# EXERCISE:
Your job is to copy the lines from the material that include "ועדת".
>>>
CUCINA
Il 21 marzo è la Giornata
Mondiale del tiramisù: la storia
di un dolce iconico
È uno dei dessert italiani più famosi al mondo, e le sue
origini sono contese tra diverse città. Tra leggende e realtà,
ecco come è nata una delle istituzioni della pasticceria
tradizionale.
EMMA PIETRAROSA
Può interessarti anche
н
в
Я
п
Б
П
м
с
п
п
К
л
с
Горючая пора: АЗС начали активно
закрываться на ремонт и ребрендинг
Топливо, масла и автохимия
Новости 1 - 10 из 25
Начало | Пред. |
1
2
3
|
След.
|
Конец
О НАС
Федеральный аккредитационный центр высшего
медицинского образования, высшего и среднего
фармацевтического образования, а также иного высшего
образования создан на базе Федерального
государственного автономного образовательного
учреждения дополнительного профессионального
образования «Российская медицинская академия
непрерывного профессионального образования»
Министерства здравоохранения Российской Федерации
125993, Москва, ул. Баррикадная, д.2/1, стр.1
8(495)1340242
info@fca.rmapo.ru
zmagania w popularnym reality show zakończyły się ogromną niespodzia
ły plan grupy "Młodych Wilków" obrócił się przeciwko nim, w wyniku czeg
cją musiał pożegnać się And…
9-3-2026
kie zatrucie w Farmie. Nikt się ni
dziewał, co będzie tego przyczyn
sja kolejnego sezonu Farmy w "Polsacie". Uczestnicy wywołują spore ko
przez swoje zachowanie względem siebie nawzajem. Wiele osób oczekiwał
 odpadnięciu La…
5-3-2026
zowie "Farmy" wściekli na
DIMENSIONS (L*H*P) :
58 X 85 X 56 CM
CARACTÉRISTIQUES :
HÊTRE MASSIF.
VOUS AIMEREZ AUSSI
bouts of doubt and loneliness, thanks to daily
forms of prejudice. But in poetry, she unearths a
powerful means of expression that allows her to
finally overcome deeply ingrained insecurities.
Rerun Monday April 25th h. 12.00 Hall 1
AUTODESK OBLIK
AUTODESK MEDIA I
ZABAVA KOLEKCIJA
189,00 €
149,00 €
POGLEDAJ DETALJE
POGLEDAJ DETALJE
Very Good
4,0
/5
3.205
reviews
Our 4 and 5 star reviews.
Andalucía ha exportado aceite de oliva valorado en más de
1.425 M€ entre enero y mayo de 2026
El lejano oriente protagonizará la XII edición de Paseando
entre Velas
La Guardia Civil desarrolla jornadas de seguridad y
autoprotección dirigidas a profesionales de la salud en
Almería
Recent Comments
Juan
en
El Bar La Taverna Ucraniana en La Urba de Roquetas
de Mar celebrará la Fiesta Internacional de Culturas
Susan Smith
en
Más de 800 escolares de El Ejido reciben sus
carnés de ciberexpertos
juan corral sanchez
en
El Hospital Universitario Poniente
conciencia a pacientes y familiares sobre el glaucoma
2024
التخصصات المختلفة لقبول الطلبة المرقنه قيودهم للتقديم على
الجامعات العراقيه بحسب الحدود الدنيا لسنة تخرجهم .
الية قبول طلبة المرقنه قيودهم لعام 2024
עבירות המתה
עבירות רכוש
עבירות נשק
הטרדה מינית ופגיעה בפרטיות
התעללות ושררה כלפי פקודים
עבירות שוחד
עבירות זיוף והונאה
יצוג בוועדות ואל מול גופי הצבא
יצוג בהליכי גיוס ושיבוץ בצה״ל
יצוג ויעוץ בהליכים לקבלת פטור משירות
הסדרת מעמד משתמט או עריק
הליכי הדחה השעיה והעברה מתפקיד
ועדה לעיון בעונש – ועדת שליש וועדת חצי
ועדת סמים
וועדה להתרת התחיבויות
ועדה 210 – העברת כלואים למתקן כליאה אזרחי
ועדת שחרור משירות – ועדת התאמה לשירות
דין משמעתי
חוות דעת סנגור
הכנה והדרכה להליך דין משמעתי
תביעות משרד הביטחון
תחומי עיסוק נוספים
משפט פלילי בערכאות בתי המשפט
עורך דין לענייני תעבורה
<<<
# SOLUTION FOR THIS EXERCISE:
ועדה לעיון בעונש – ועדת שליש וועדת חצי
ועדת סמים
ועדת שחרור משירות – ועדת התאמה לשירות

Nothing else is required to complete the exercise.